▸ **DATA EXCERPTS**:
————————

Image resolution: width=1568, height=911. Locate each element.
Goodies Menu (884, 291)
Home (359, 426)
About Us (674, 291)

————————

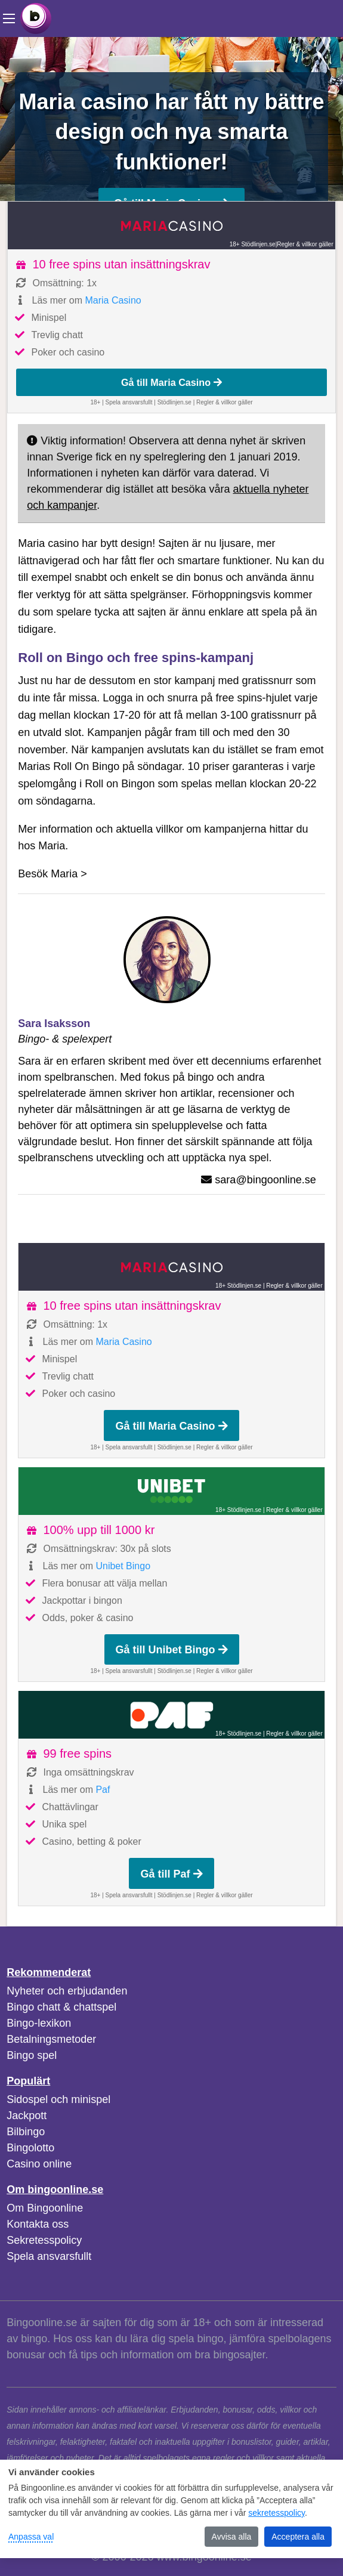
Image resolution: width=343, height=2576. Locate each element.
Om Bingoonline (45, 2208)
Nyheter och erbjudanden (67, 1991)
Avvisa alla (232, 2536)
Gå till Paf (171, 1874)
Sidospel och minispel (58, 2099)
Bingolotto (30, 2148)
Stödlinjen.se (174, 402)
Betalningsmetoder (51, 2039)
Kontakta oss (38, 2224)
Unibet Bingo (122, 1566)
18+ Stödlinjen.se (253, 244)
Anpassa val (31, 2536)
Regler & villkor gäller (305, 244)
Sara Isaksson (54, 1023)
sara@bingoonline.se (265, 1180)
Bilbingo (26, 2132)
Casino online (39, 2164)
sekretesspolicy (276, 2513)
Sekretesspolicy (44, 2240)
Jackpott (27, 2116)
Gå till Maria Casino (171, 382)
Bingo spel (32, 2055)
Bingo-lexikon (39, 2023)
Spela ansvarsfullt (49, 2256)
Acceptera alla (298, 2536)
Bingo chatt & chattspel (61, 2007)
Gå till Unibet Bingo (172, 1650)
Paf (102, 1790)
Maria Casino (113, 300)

————————

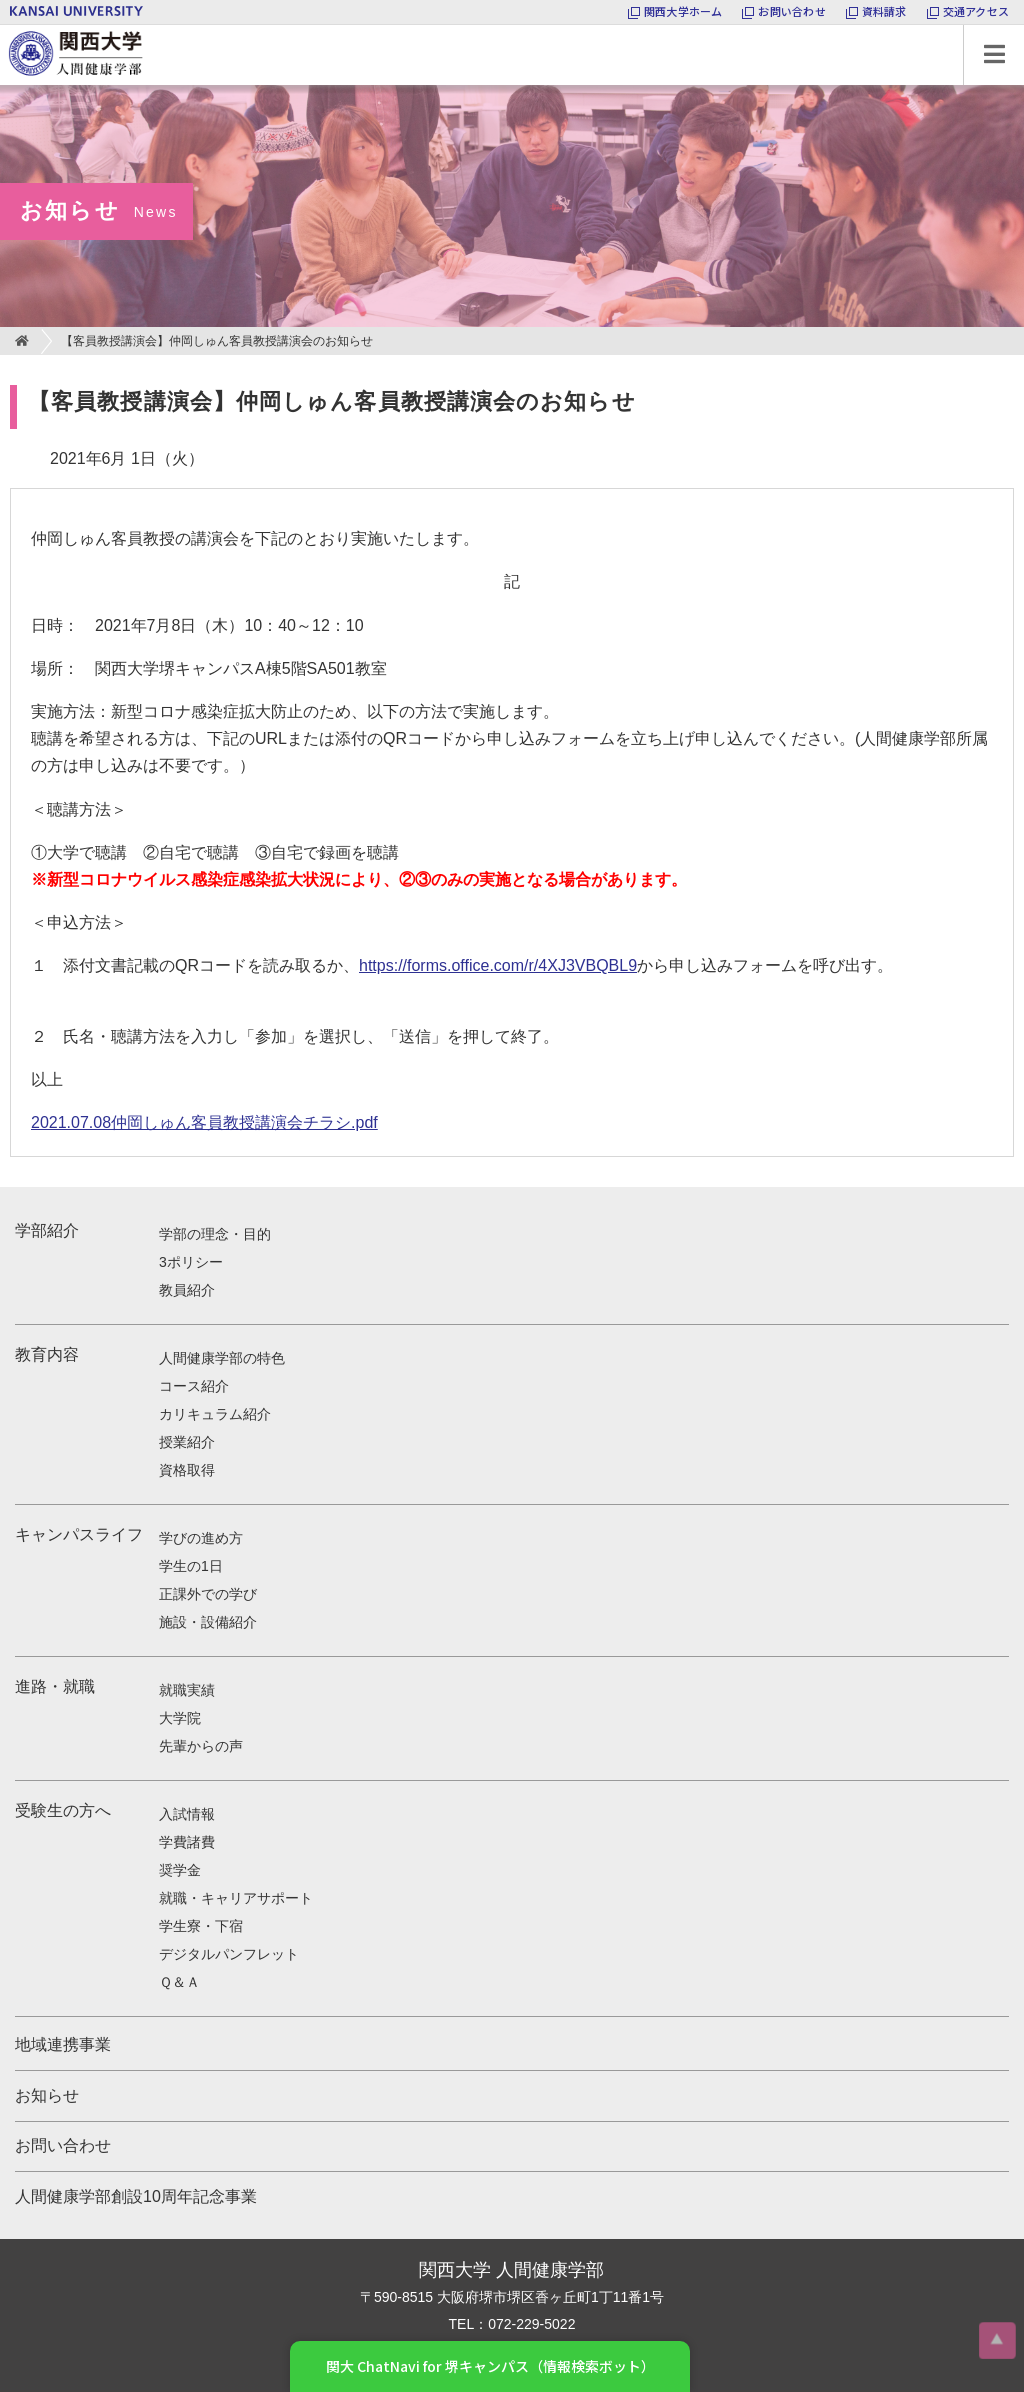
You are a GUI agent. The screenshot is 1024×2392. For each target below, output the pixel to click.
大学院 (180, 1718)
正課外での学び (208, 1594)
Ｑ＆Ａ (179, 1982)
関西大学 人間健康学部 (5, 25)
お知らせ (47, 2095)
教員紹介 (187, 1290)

————————

▸ **AIM OF THE EXERCISE**: Of the entries above, repeat exactly the lines from the line with "sekretesspolicy (276, 2513)" through the line with "Bingo chatt & chattspel (61, 2007)", both of them included.

▸ **EXERCISE RESPONSE**:
sekretesspolicy (276, 2513)
Sekretesspolicy (44, 2240)
Jackpott (27, 2116)
Gå till Maria Casino (171, 382)
Bingo spel (32, 2055)
Bingo-lexikon (39, 2023)
Spela ansvarsfullt (49, 2256)
Acceptera alla (298, 2536)
Bingo chatt & chattspel (61, 2007)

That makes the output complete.